> _ASSIGNED TASK_
Whenever "今天继续给小伙伴们带来" occurs in a line of the material, list that line.

Start of EXTRACTED INFORMATION

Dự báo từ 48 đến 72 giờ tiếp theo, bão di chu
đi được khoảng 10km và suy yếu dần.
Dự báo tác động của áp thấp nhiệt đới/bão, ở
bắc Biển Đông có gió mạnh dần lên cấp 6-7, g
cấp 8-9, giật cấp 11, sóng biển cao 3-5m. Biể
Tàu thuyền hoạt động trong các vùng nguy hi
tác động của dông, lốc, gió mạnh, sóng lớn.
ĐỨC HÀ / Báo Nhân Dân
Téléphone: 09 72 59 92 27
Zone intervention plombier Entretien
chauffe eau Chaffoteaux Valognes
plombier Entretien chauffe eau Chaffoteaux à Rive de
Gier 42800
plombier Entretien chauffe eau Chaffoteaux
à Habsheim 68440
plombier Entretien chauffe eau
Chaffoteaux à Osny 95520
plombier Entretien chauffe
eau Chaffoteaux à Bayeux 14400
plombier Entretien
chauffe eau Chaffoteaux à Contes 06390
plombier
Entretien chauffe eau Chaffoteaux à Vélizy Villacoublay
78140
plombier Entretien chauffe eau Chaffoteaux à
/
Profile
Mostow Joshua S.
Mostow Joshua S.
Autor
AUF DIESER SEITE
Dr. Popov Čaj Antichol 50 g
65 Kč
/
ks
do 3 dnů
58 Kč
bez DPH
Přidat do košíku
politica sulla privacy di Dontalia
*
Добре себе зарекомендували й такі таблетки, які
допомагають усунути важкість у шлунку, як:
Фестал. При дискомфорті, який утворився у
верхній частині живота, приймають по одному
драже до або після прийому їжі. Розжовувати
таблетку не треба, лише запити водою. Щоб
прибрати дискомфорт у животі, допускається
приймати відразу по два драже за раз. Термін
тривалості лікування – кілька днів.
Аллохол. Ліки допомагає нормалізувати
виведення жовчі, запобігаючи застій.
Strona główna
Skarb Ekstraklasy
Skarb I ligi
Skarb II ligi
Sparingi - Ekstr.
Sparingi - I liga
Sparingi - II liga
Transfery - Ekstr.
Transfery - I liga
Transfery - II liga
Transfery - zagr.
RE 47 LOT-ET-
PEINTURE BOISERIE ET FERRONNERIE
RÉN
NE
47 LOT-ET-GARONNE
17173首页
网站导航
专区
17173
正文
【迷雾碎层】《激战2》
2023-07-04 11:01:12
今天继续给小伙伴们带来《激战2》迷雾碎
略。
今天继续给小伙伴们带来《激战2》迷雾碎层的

End of EXTRACTED INFORMATION

> _RESPONSE TO THE EXERCISE_
今天继续给小伙伴们带来《激战2》迷雾碎
今天继续给小伙伴们带来《激战2》迷雾碎层的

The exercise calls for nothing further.